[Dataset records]
————————
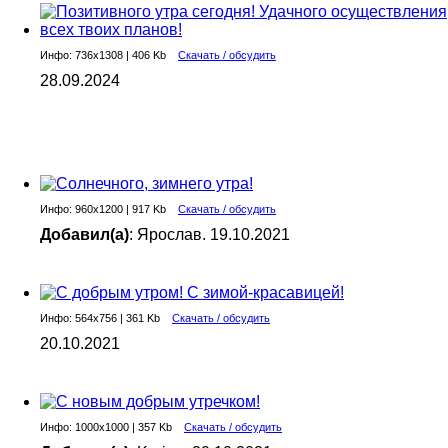
Инфо: 736х1308 | 406 Kb
Скачать / обсудить
28.09.2024
Инфо: 960х1200 | 917 Kb
Скачать / обсудить
Добавил(а)
: Ярослав. 19.10.2021
Инфо: 564х756 | 361 Kb
Скачать / обсудить
20.10.2021
Инфо: 1000х1000 | 357 Kb
Скачать / обсудить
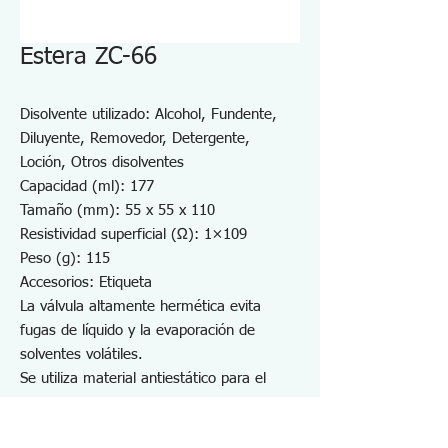
Estera ZC-66
Disolvente utilizado: Alcohol, Fundente,
Diluyente, Removedor, Detergente,
Loción, Otros disolventes
Capacidad (ml): 177
Tamaño (mm): 55 x 55 x 110
Resistividad superficial (Ω): 1×109
Peso (g): 115
Accesorios: Etiqueta
La válvula altamente hermética evita
fugas de líquido y la evaporación de
solventes volátiles.
Se utiliza material antiestático para el
cuerpo.
No se daña al caerse gracias al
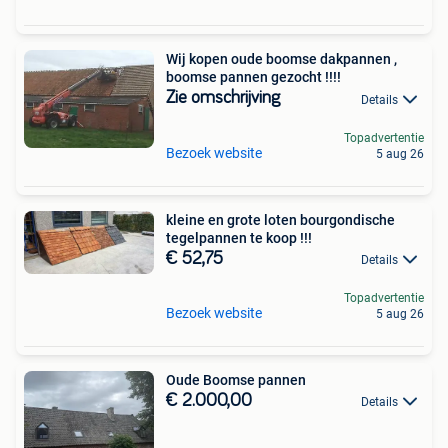
Wij kopen oude boomse dakpannen ,
boomse pannen gezocht !!!!
Zie omschrijving
Details
Topadvertentie
Bezoek website
5 aug 26
kleine en grote loten bourgondische
tegelpannen te koop !!!
€ 52,75
Details
Topadvertentie
Bezoek website
5 aug 26
Oude Boomse pannen
€ 2.000,00
Details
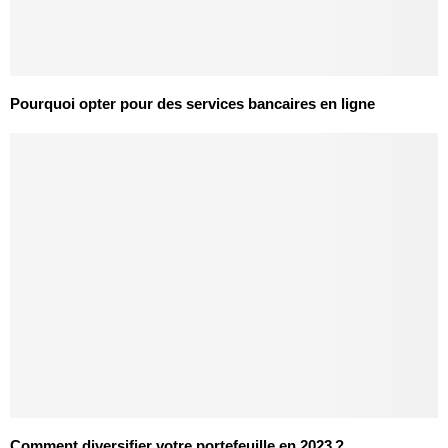
Pourquoi opter pour des services bancaires en ligne
Comment diversifier votre portefeuille en 2023 ?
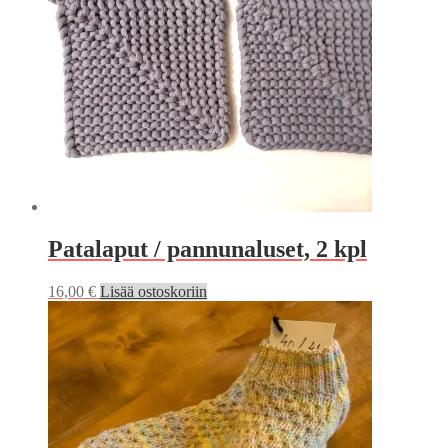
Patalaput / pannunaluset, 2 kpl
16,00
€
Lisää ostoskoriin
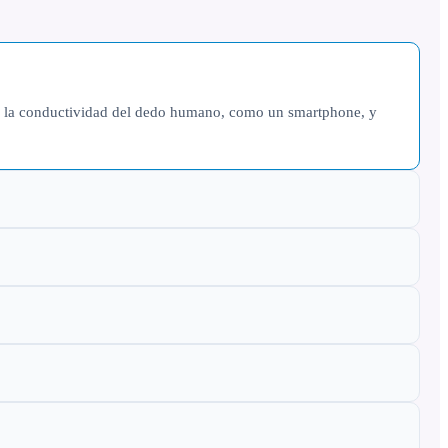
 por la conductividad del dedo humano, como un smartphone, y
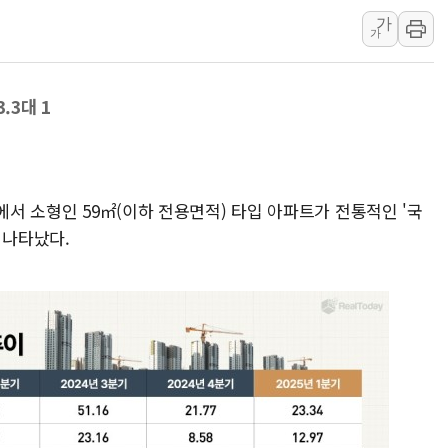
가
현대그린푸드 '텍사스로드하
가
與 "세제개편안 8월 말 당
경인고속도로서 차량 4대 연
.3대 1
"AI가 먼저 알아채고 고친
삼성전자, 美국립연구소와 
[인사] 국무조정실·국무
롯데백화점, 앰배서더 2기
에서 소형인 59㎡(이하 전용면적) 타입 아파트가 전통적인 '국
 나타났다.
한수원 "폭염 속 전력수급
박형수 의원 '선관위 견제·감
장동혁, 李 대통령에 "결혼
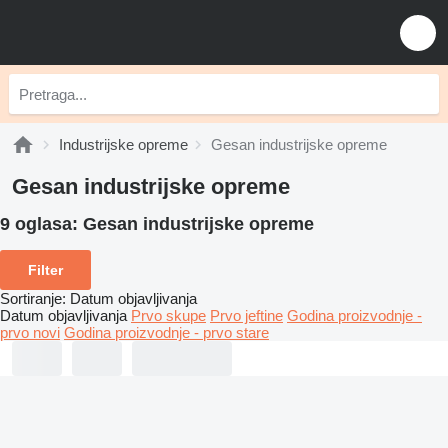
Industrijske opreme
Gesan industrijske opreme
Gesan industrijske opreme
9 oglasa:
Gesan industrijske opreme
Filter
Sortiranje
:
Datum objavljivanja
Datum objavljivanja
Prvo skupe
Prvo jeftine
Godina proizvodnje -
prvo novi
Godina proizvodnje - prvo stare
————————
◆ EXERCISE REQUIREMENTS ◆
Omit the pictures and retype exactly the lines from the one containing "Oude Boomse pannen" through the end of the entries above.

◆ RESPONSE TO THIS EXERCISE ◆
Oude Boomse pannen
€ 2.000,00
Details
Pourquoi opter pour des services bancaires en ligne
Comment diversifier votre portefeuille en 2023 ?
Patalaput / pannunaluset, 2 kpl
16,00
€
Lisää ostoskoriin
 por la conductividad del dedo humano, como un smartphone, y
가
현대그린푸드 '텍사스로드하
가
與 "세제개편안 8월 말 당
경인고속도로서 차량 4대 연
.3대 1
"AI가 먼저 알아채고 고친
삼성전자, 美국립연구소와 
[인사] 국무조정실·국무
롯데백화점, 앰배서더 2기
에서 소형인 59㎡(이하 전용면적) 타입 아파트가 전통적인 '국
 나타났다.
한수원 "폭염 속 전력수급
박형수 의원 '선관위 견제·감
장동혁, 李 대통령에 "결혼
Industrijske opreme
Gesan industrijske opreme
Gesan industrijske opreme
9 oglasa:
Gesan industrijske opreme
Filter
Sortiranje
:
Datum objavljivanja
Datum objavljivanja
Prvo skupe
Prvo jeftine
Godina proizvodnje -
prvo novi
Godina proizvodnje - prvo stare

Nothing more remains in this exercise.